COLUMN IN THE SALEM NEWS
By Stratton Lloyd and Michelle Xiarhos Curran
SEE ORIGINAL COLUMN IN THE SALEM NEWS HERE.
The events of the past year have been historic, particularly for Black Americans. We’ve celebrated the election of our country’s first Black, South Asian and female vice president, but we’ve also been harshly reminded that in the pursuit for racial equity and justice, there is still a steep hill we must climb.
Our country’s veiled racism has been put on full display these last 12 months, both at the Jan. 6 Capitol insurrection and through the countless, broadcast acts of police brutality against Black people. At the same time, Black and brown communities have been disproportionately ravaged by the COVID-19 pandemic, the latest manifestation of that found in the significantly lower rates at which people of color are being vaccinated against the virus.
This month, as we reflect on the contributions, resilience and excellence of Black Americans, it is crucial that we also examine and address the structural inequities that have led us to this moment so that we can climb that hill together. Let’s start by looking in our own back yards.
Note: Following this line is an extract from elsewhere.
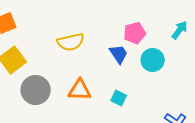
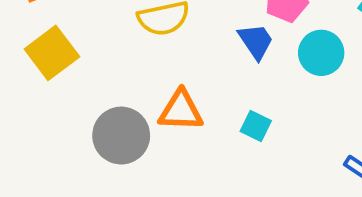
gray circle: (36, 90) -> (121, 136), moved

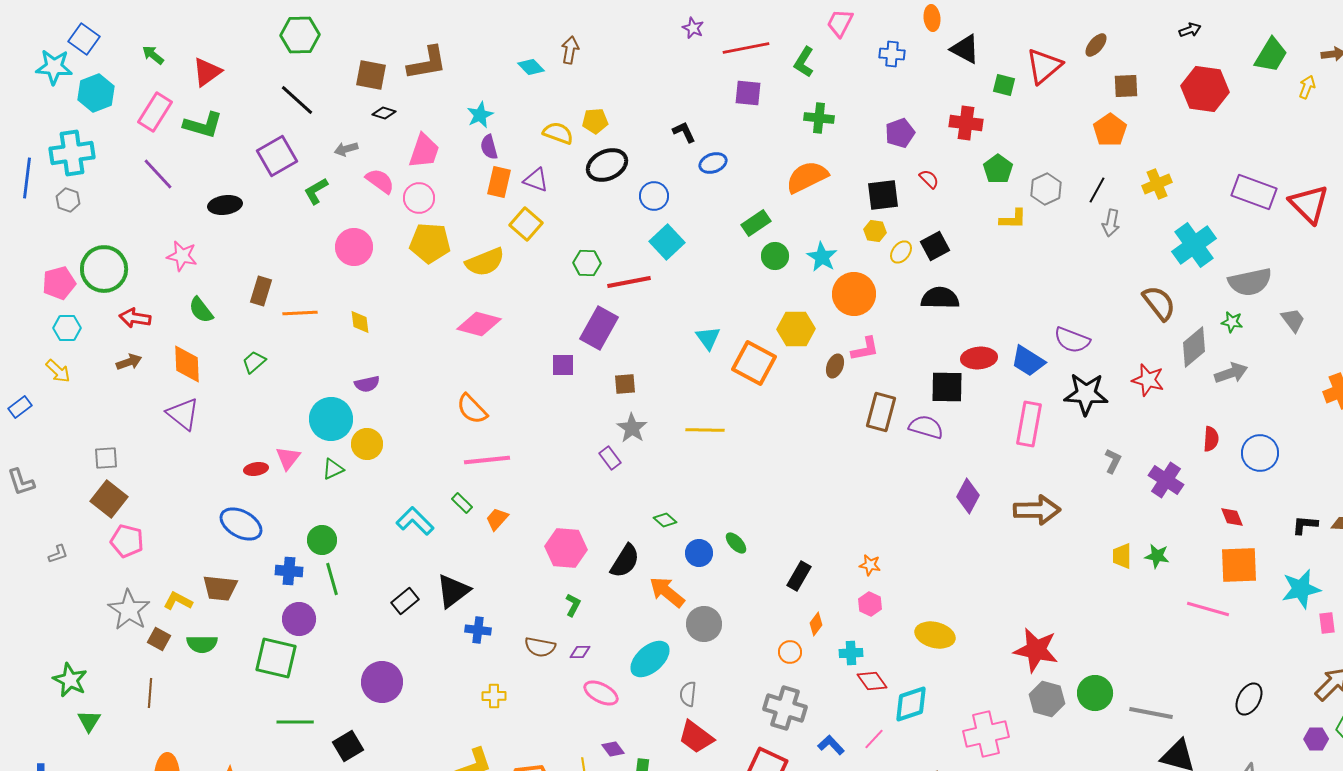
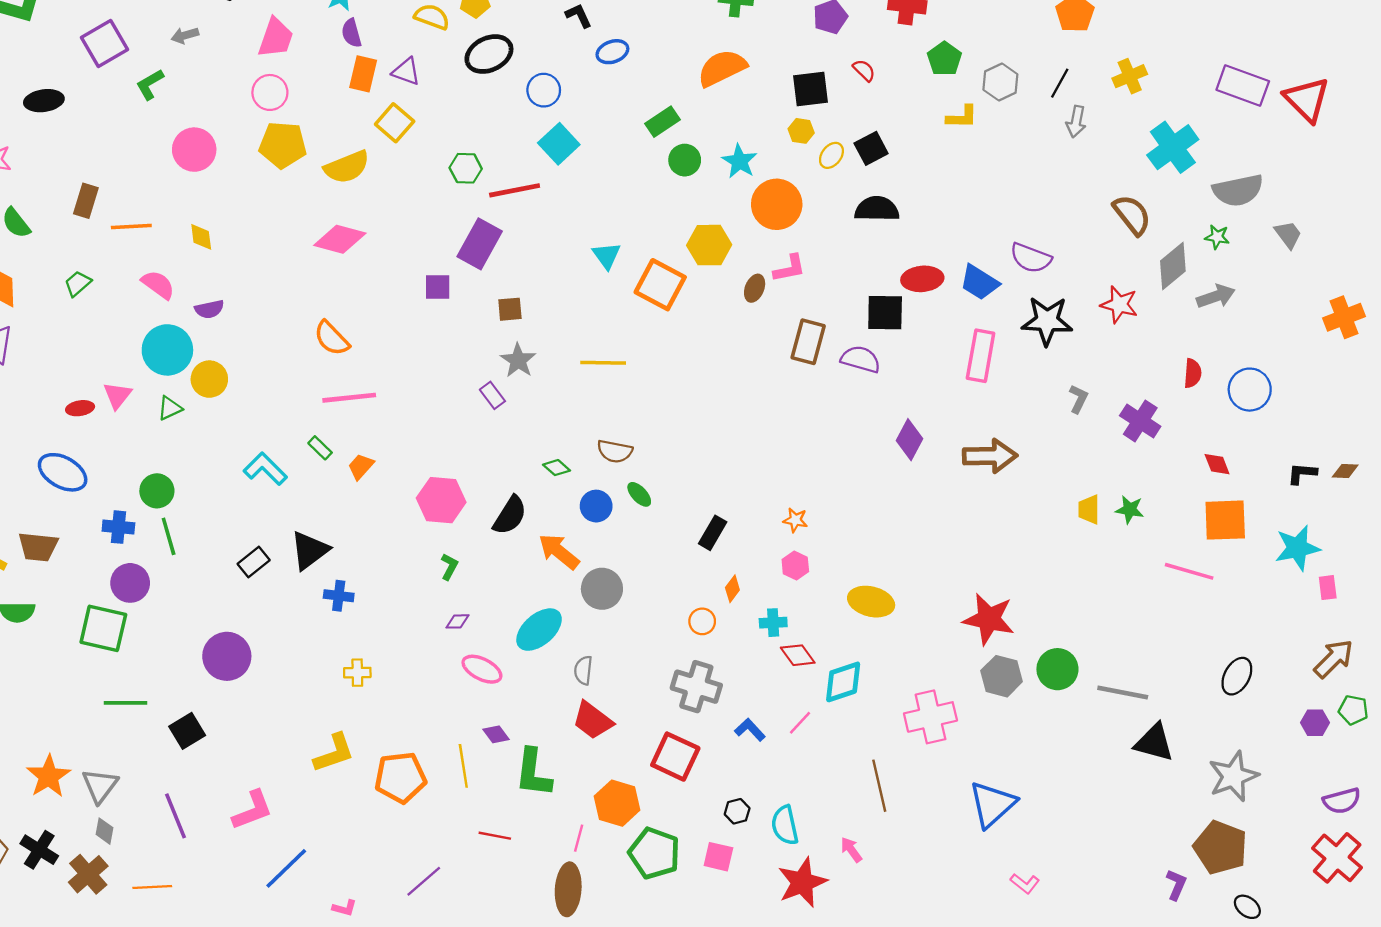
pink semicircle: (380, 181) -> (158, 285), moved
brown semicircle: (540, 647) -> (615, 451), moved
Essex County is growing increasingly diverse and at a much faster rate than both the state and the country. While the region remains largely white, our Hispanic population has grown by 105%, and the number of African-American residents has increased by 78%. Residents of color now make up 27% of Essex County’s population, compared to 15% in the year 2000. This is according to ImpactEssexCounty.org, Essex County Community Foundation’s regional data website that uses community indicators to measure the quality of life in Essex County. It’s just one of the tools we use as a foundation to ground our work in data as we embark on systems change efforts. Launched in 2016, the site was refreshed last month with updated data, including a special section devoted to racial equity.
“The events of the last year have really underscored the importance of studying data that highlights racial and ethnic disparities so as a community, we can truly begin to understand how to dismantle the walls built by systemic racism,” said ECCF President and CEO Beth Francis. “These structural inequities – compounded over generations – underlie and amplify many of our most critical social challenges.”
“We cannot begin to overcome our obstacles without making racial equity and justice a core component of our work,” Francis added.
Data from ImpactEssexCounty.org indicates that in our region, wide disparities between people of color and White residents exist in many areas of life, including financial self-sufficiency, the economy, health and education. According to the data:
18% of Black residents and 22% of Hispanic residents in Essex County live in poverty, compared to 8% of Whites; the disparity is greater among children: 24% of Black children and 26% of Hispanic children live in poverty, compared to 10% of White children.
The rate of home ownership among Whites is 69%, compared to 33% among Black residents in Essex County and 29% of Hispanics.
63% of White third graders were considered proficient in reading, compared to 44% of Black students and 40% of Hispanic third graders.
In Essex County, 12% of Hispanics and 25% of Blacks hold bachelor’s degrees, compared to 43% of Whites.
These inequities illustrate just a few of the ways racist policies and practices have not only persisted through generations, but are also tangled in multiple complex systems and, in many cases, massive disinvestment in communities of color and post-industrial urban environments.
Modern day disparities in homeownership, for example, are connected to the early 20th century practice of redlining, exclusionary mortgage practices and restrictive covenants barring members of specific groups from owning property. These procedures have had dire intergenerational effects because they have denied people of color the benefit of acquiring wealth through transfers of home equity.
Because of the interdependent nature of these policies and practices, our challenges will not be easily solved. Instead, we must continue to come together to reimagine systems in ways that shed remnants of structural racism that live on as modern-day discriminatory policies and practices. This cannot be done overnight, but it can be done.
First, we must collectively recognize the realities that people of color face in our country, and right here in Essex County. As we commemorate Black History Month, let’s be more than casual observers. Let’s use this time as a reminder to listen, learn and be curious about how and why the world works the way it does and actively pursue ways we can change it for the future.
Over the course of the next few weeks, we invite you to explore the ImpactEssexCounty.org racial equity data to see the disparities our fellow Essex County residents experience every day. Share the information with your friends and colleagues. Talk about it with your children. Use it as a tool for understanding. Then, let’s take action – individually and together.
Stratton Lloyd is executive vice president and COO at Essex County Community Foundation. Michelle Xiarhos Curran is the foundation’s communications writer.